_Saved entries:_
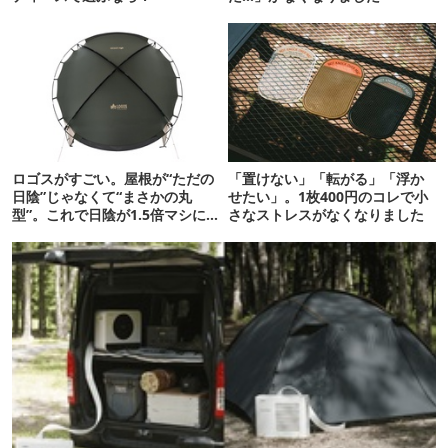
ロゴスがすごい。屋根が“ただの
「置けない」「転がる」「浮か
日陰”じゃなくて“まさかの丸
せたい」。1枚400円のコレで小
型”。これで日陰が1.5倍マシに
さなストレスがなくなりました
なる新作タープです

_Work instructions:_ Write out each entry exactly, images excluded.

_Solution to this exercise:_
ロゴスがすごい。屋根が“ただの
「置けない」「転がる」「浮か
日陰”じゃなくて“まさかの丸
せたい」。1枚400円のコレで小
型”。これで日陰が1.5倍マシに
さなストレスがなくなりました
なる新作タープです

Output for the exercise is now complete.